合氣道の稽古中、友人で同い年だけども稽古では先輩である稽古仲間が、道場で指導しながら稽古していた。こちらは見ていない。見ているのは私の方だけだ。柔軟運動をしながら、いつの間にか十分以上その背中を見ていた。私が直接何かを教わったわけではない。ただ、黙々と稽古する身体の動き、相手に指導する際の声掛け、そしてまた始める静かな間——それだけが、何かを変えた。そして、自分が長年放置していた身体の癖があることを感じた。あの背中に「育てられた」という感覚は今も消えない。「おもろいオトナ」の魅力とは何か。その問いはいつも、言葉より先に身体が受け取っている。
引きつけられる背中には、ある共通点がある。その人が、こちらを意識していないことだ。観客を想定した振る舞いではなく、対象そのものへの没頭——その無防備な集中が、見る者の身体に直接届く。「おもろいオトナ」を定義しようとするとき、言語はいつも後手に回る。先に来るのは、胸の奥が少し引っ張られるような感覚であり、「ああ、こういう生き方があるのか」という、言葉になる前の揺れである。その揺れは、相手の職位や肩書きとはほぼ無関係に起きる。
「立場が人を作る」という言葉は、歴史的に見れば行動変容の観察から生まれた命題だ。古代ローマの執政官制度では、就任前後で人物の言動が明確に変わる事例が繰り返し記録された。江戸幕府の役職制度でも同様の変容が観察されている。しかし後世に「おもろい」と語り継がれる人物は、しばしば役職の外側で輝いていた。19世紀フランスの画家ベルト・モリゾは、印象派の中心的展覧会から制度的に排除されながら、その制約の外で独自の視線を磨いた。「立場が人を作る」は外殻の変化を記述する命題であり、「職は人をリーダーにしない」はその外殻の下にある内核の深度を問う、別次元の命題である。
フランスの社会学者マルセル・モースは1934年、「身体技法(Techniques du corps)」という論文で、歩き方・泳ぎ方・食べ方といった身体的習慣が文化を超えて伝達される事実を記述した。重要なのは、この伝達が言語的教示ではなく観察と模倣によって起きるという点だ。「おもろいオトナの背中」が持つ影響力は、まさにこのモース的な身体技法の伝染として理解できる。伝わるのは技術ではなく、存在様式そのものだ。認知人類学者ジャン・レイヴとエティエンヌ・ウェンガーが1991年に示した「周辺的正統参加」の概念も同じ構造を指している——徒弟制において深い学習を生むのは「教えること」ではなく「共に実践すること」であり、職位は関係ない。
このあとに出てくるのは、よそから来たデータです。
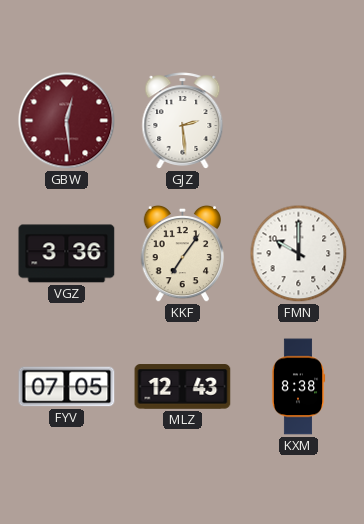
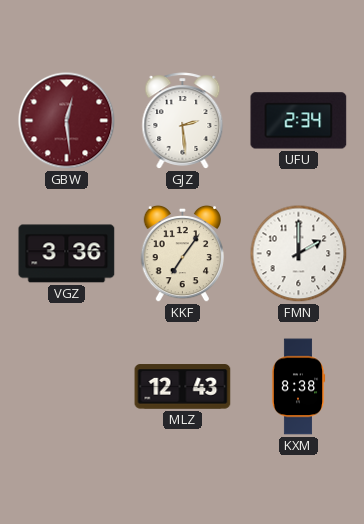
UFU: none -> 2:34
FMN: 10:00 -> 2:00
FYV: 07:05 -> none
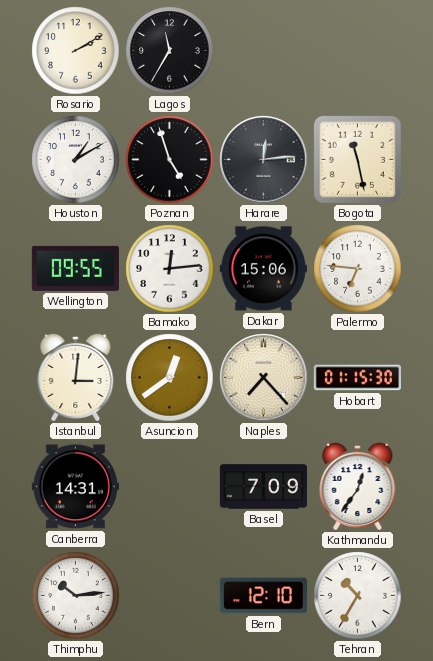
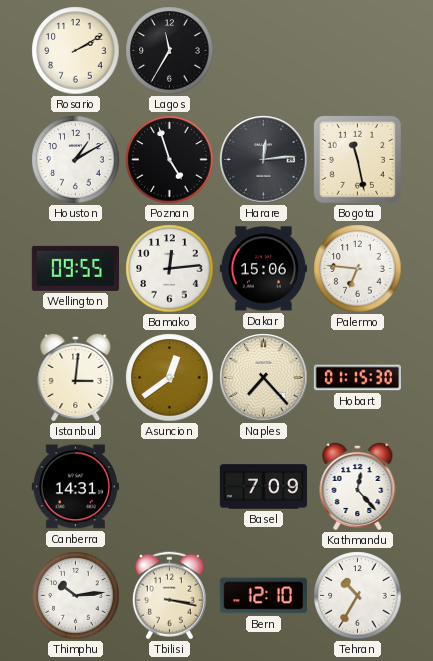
Kathmandu: 12:36 -> 12:23
Tbilisi: none -> 3:17
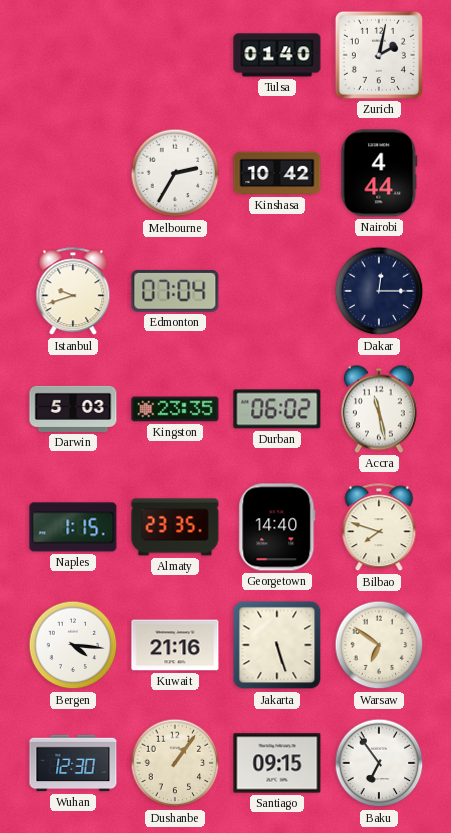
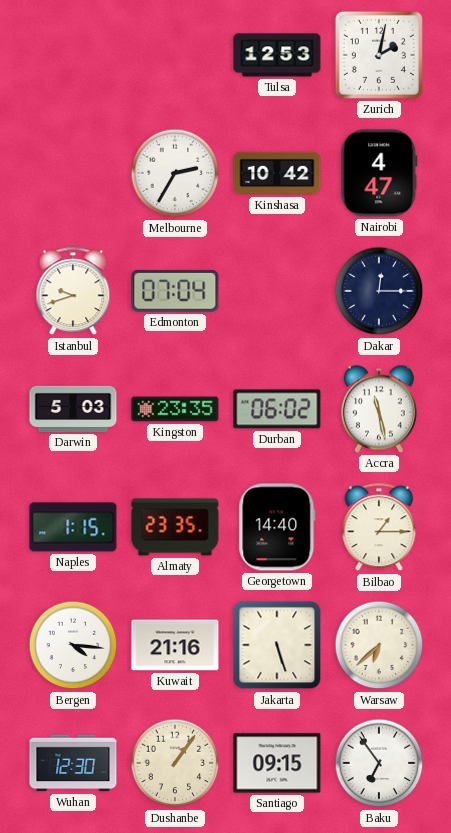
Tulsa: 01:40 -> 12:53
Nairobi: 4:44 -> 4:47
Bilbao: 7:48 -> 1:15
Warsaw: 6:51 -> 6:38
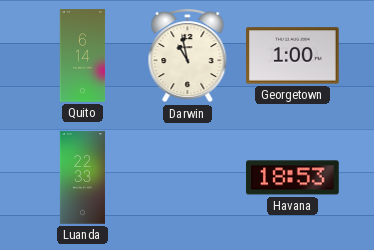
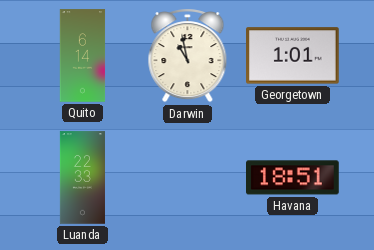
Georgetown: 1:00 -> 1:01
Havana: 18:53 -> 18:51
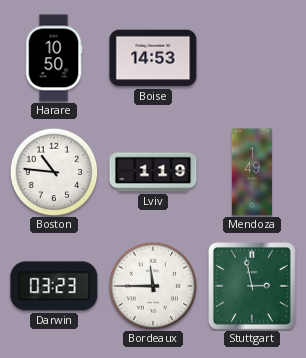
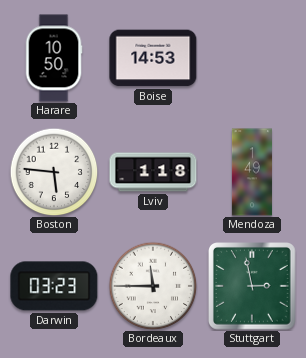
Boston: 10:46 -> 5:46
Lviv: 1:19 -> 1:18
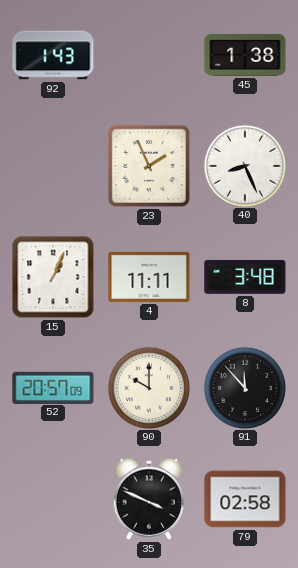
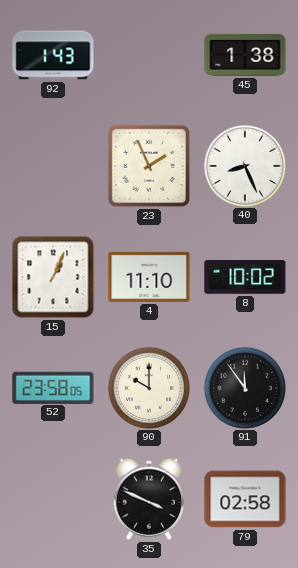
4: 11:11 -> 11:10
8: 3:48 -> 10:02
52: 20:57 -> 23:58
91: 11:53 -> 11:54
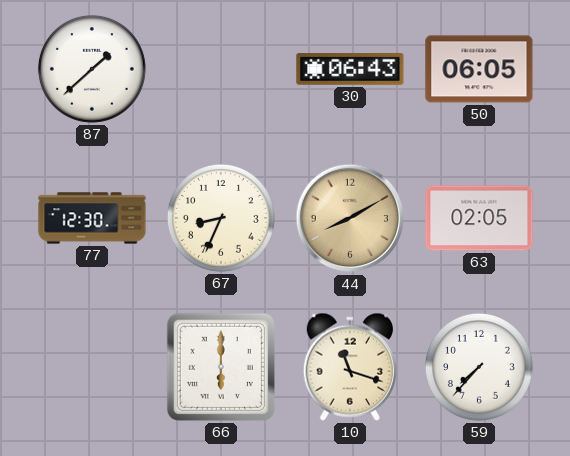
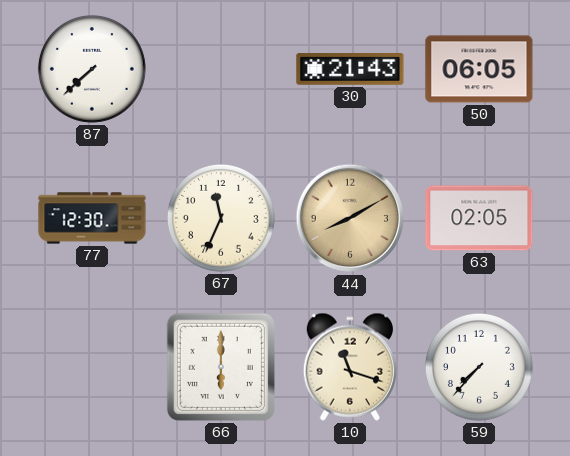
87: 1:38 -> 7:38
30: 06:43 -> 21:43
67: 8:34 -> 11:34
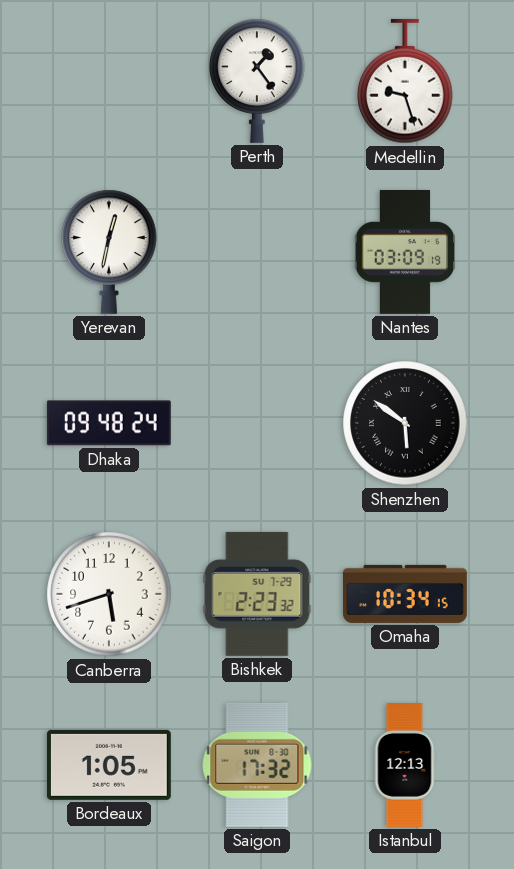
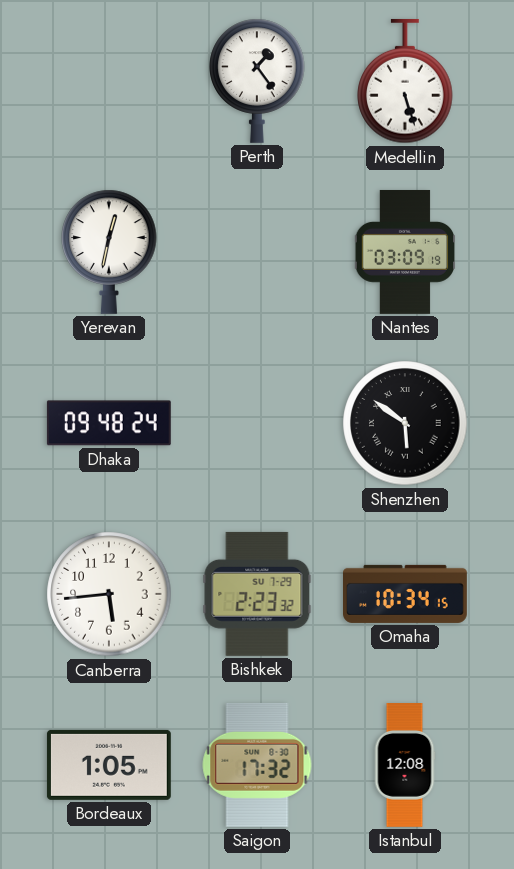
Medellin: 9:27 -> 5:27
Canberra: 5:42 -> 5:44
Istanbul: 12:13 -> 12:08
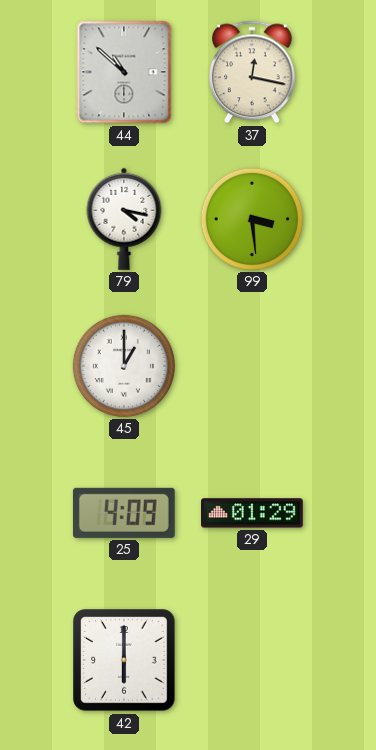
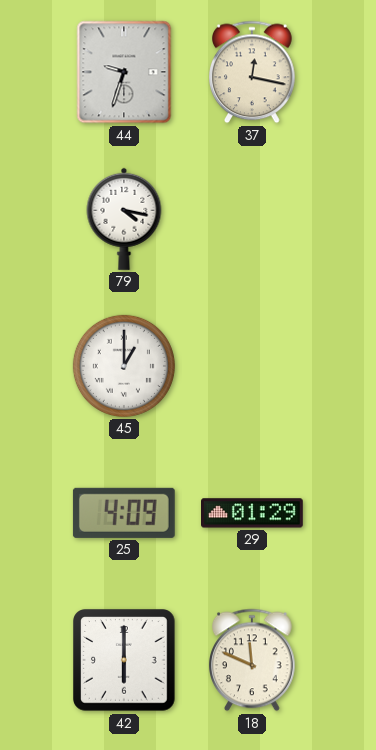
44: 10:52 -> 9:33
99: 3:29 -> none
18: none -> 11:49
今日から試せる小さな実験がある。誰かに見せようとせず、自分が最も夢中になれることをやってみることだ。ハンガリー出身の認知科学者ゲルゲイ・チブラとジョルジュ・ゲルゲイは2009年、ヒト乳児が「教えようとしている他者」を自動的に検出する「自然的教授性」を持つことを示した。逆説的なのは、この検出が働かない非教授的な観察では、学習者が情報を「規則」としてではなく「可能性」として処理し、より広い文脈への創造的転用が起きることだ。つまり育てようとしない背中は、育てようとする背中より広い学習を引き起こしうる。没頭の姿勢そのものが、最も強い社会的シグナルになる。
マサチューセッツ工科大学のアレックス・ペントランドは2012年、ソシオメトリックバッジを用いた研究で、チームの生産性を最も強く予測するのは発言内容でも会議での発言量でもなく、メンバー間のエネルギー・関与・探索という非言語的シグナルの物理的パターンだったことを示した。廊下での短い非公式接触の頻度と身体的エネルギーレベルが、成果を左右していた。「おもろいオトナ」が発するプレゼンスは、計測可能な物理量として職位とは独立して機能する。AI加速と情報過多の時代において、「何を言うか」より「どう在るか」の重みは増している。存在感は役職証明書に印刷できない。
「立場が人を作る」と「職は人をリーダーにしない」は矛盾しない。前者は役割という外殻が行動を変形させる事実を語り、後者はその外殻を脱いでも消えない何かの有無を問うている。おもろいオトナの背中は、役割という外殻を外したときに初めて見えるものが滲み出る瞬間に生まれる。あなたの背中は、役職を外しても残るか。育てようとしないとき、あなたは何をしているか。